About this exercise
For every line in the material below that holds "recomendada", report the line.

Records for this task
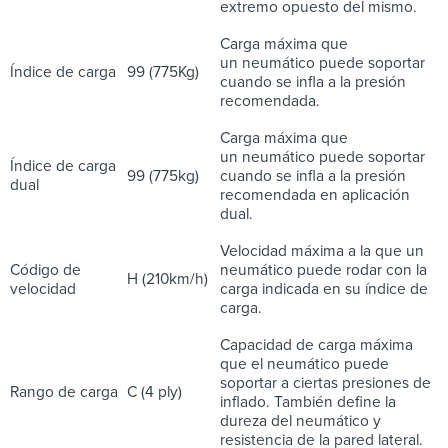
extremo opuesto del mismo.
Carga máxima que
un neumático puede soportar
Índice de carga
99 (775Kg)
cuando se infla a la presión
recomendada.
Carga máxima que
un neumático puede soportar
Índice de carga
99 (775kg)
cuando se infla a la presión
dual
recomendada en aplicación
dual.
Velocidad máxima a la que un
Código de
neumático puede rodar con la
H (210km/h)
velocidad
carga indicada en su índice de
carga.
Capacidad de carga máxima
que el neumático puede
soportar a ciertas presiones de
Rango de carga
C (4 ply)
inflado. También define la
dureza del neumático y
resistencia de la pared lateral.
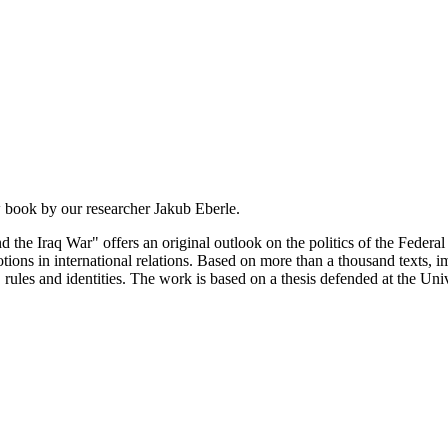
w book by our researcher Jakub Eberle.
 the Iraq War" offers an original outlook on the politics of the Federa
motions in international relations. Based on more than a thousand texts
, rules and identities. The work is based on a thesis defended at the Un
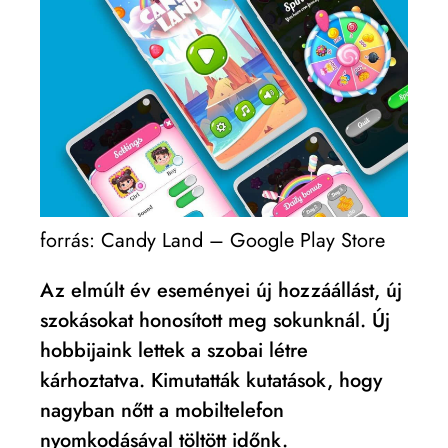
forrás: Candy Land – Google Play Store
Az elmúlt év eseményei új hozzáállást, új
szokásokat honosított meg sokunknál. Új
hobbijaink lettek a szobai létre
kárhoztatva. Kimutatták kutatások, hogy
nagyban nőtt a mobiltelefon
nyomkodásával töltött időnk.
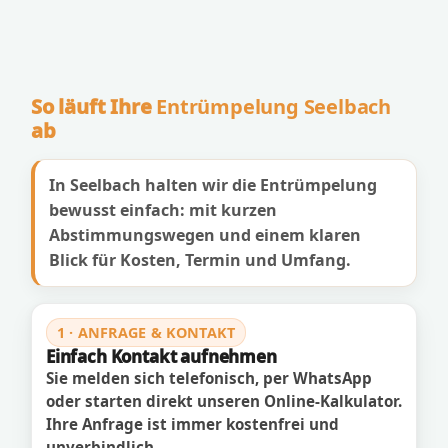
So läuft Ihre
Entrümpelung Seelbach
ab
In Seelbach halten wir die Entrümpelung
bewusst einfach: mit kurzen
Abstimmungswegen und einem klaren
Blick für Kosten, Termin und Umfang.
1 · ANFRAGE & KONTAKT
Einfach Kontakt aufnehmen
Sie melden sich telefonisch, per WhatsApp
oder starten direkt unseren Online-Kalkulator.
Ihre Anfrage ist immer kostenfrei und
unverbindlich.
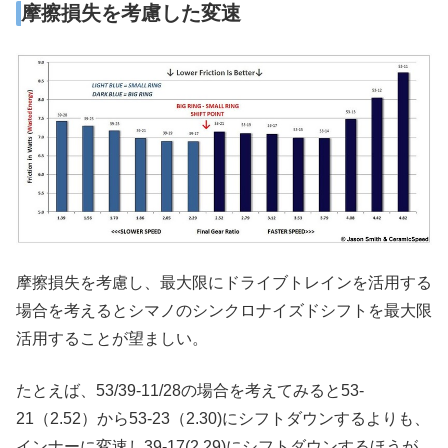
摩擦損失を考慮した変速
摩擦損失を考慮し、最大限にドライブトレインを活用する
場合を考えるとシマノのシンクロナイズドシフトを最大限
活用することが望ましい。
たとえば、53/39-11/28の場合を考えてみると53-
21（2.52）から53-23（2.30)にシフトダウンするよりも、
インナーに変速し39-17(2.29)にシフトダウンするほうが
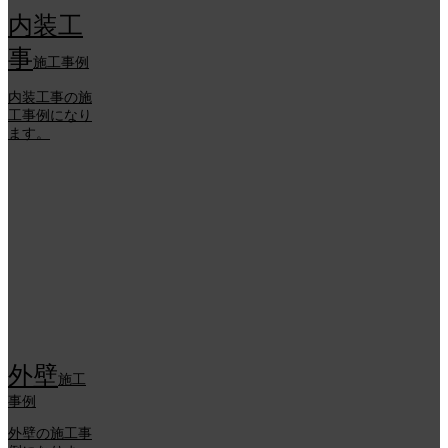
内装工
事
施工事例
内装工事の施
工事例になり
ます。
外壁
施工
事例
外壁の施工事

Answer space
recomendada.
recomendada en aplicación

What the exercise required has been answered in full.